** Task directions **
Below are some records. Say how many of their lines contain the string "them", and give nothing but the number.

** The input **
------

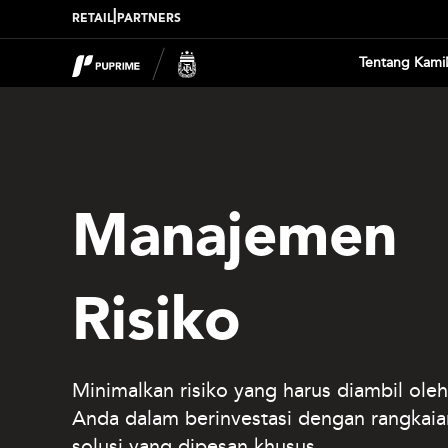
|
RETAIL
PARTNERS
Tentang Kami
Manajemen
Risiko
Minimalkan risiko yang harus diambil oleh
Anda dalam berinvestasi dengan rangkaia
solusi yang dipesan khusus.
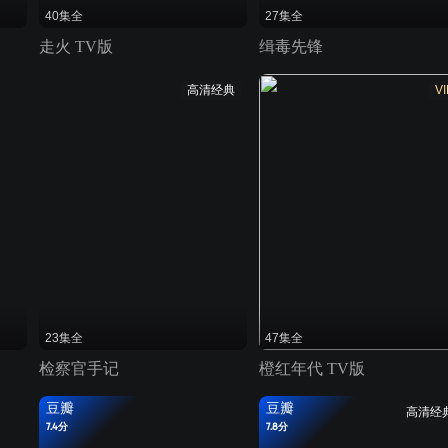
40集全
27集全
走火 TV版
缉毒先锋
高清经典
VI
23集全
47集全
检察官手记
橙红年代 TV版
豆瓣
豆瓣
高清经
7.4分
7.8分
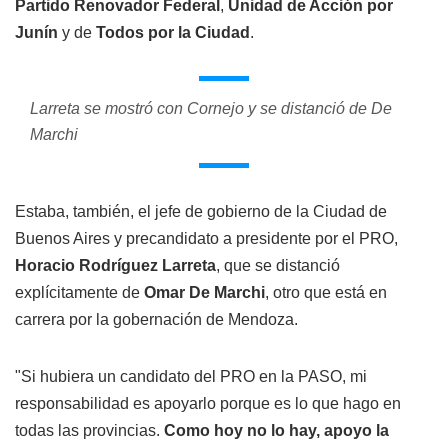
Partido Renovador Federal
,
Unidad de Acción por
Junín
y de
Todos por la Ciudad
.
Larreta se mostró con Cornejo y se distanció de De
Marchi
Estaba, también, el jefe de gobierno de la Ciudad de
Buenos Aires y precandidato a presidente por el PRO,
Horacio Rodríguez Larreta
, que se distanció
explícitamente de
Omar De Marchi
, otro que está en
carrera por la gobernación de Mendoza.
"Si hubiera un candidato del PRO en la PASO, mi
responsabilidad es apoyarlo porque es lo que hago en
todas las provincias.
Como hoy no lo hay, apoyo la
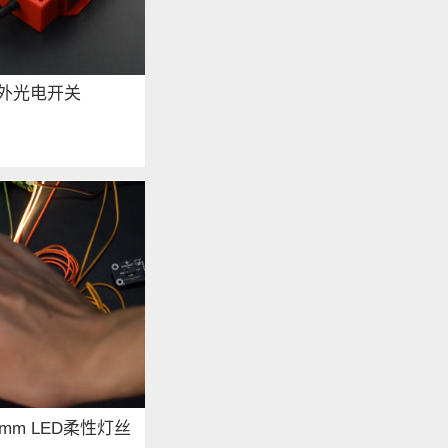
外光电开关
00mm LED柔性灯丝
）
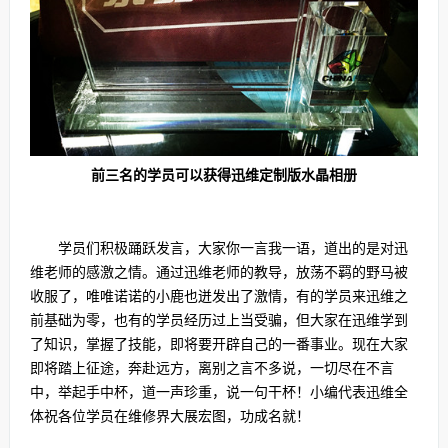
前三名的学员可以获得迅维定制版水晶相册
学员们积极踊跃发言，大家你一言我一语，道出的是对迅
维老师的感激之情。通过迅维老师的教导，放荡不羁的野马被
收服了，唯唯诺诺的小鹿也迸发出了激情，有的学员来迅维之
前基础为零，也有的学员经历过上当受骗，但大家在迅维学到
了知识，掌握了技能，即将要开辟自己的一番事业。现在大家
即将踏上征途，奔赴远方，离别之言不多说，一切尽在不言
中，举起手中杯，道一声珍重，说一句干杯！小编代表迅维全
体祝各位学员在维修界大展宏图，功成名就！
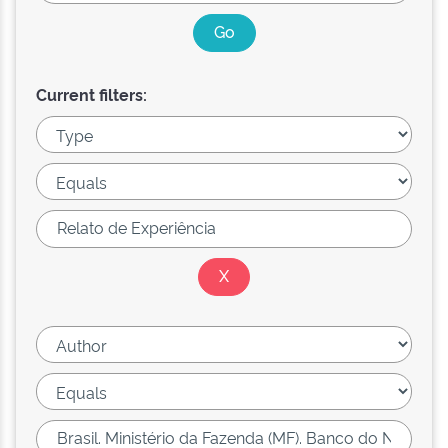
Current filters:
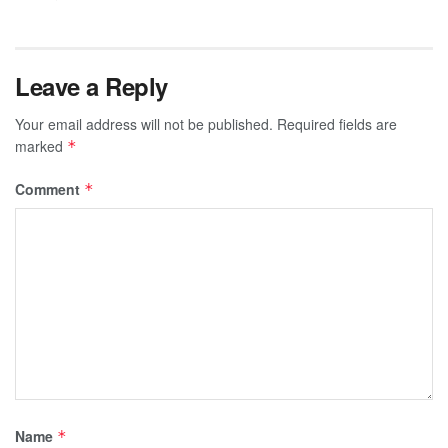
Leave a Reply
Your email address will not be published.
Required fields are
marked
*
Comment
*
Name
*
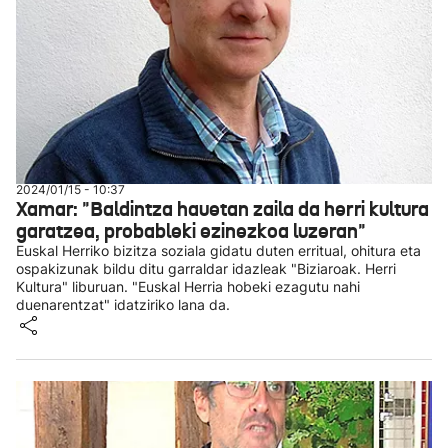
2024/01/15 - 10:37
Xamar: "Baldintza hauetan zaila da herri kultura
garatzea, probableki ezinezkoa luzeran"
Euskal Herriko bizitza soziala gidatu duten erritual, ohitura eta
ospakizunak bildu ditu garraldar idazleak "Biziaroak. Herri
Kultura" liburuan. "Euskal Herria hobeki ezagutu nahi
duenarentzat" idatziriko lana da.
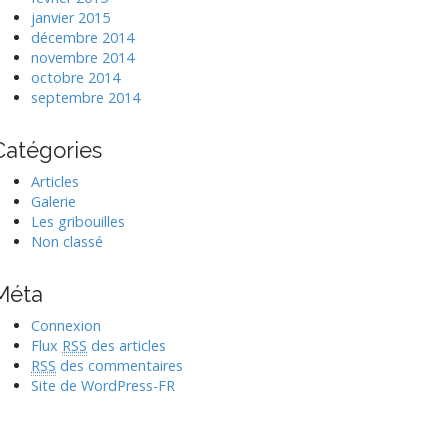
janvier 2015
décembre 2014
novembre 2014
octobre 2014
septembre 2014
Catégories
Articles
Galerie
Les gribouilles
Non classé
Méta
Connexion
Flux
RSS
des articles
RSS
des commentaires
Site de WordPress-FR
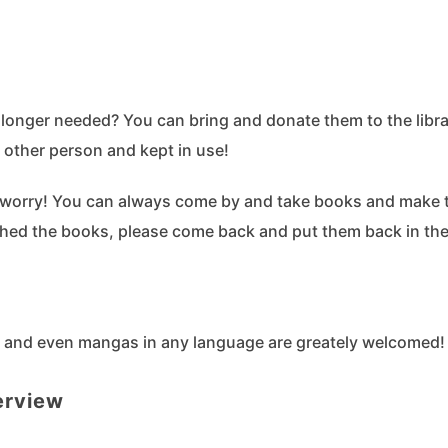
longer needed? You can bring and donate them to the libr
other person and kept in use!
 worry! You can always come by and take books and make
shed the books, please come back and put them back in the
, and even mangas in any language are greately welcomed!
erview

------

** Solution **
2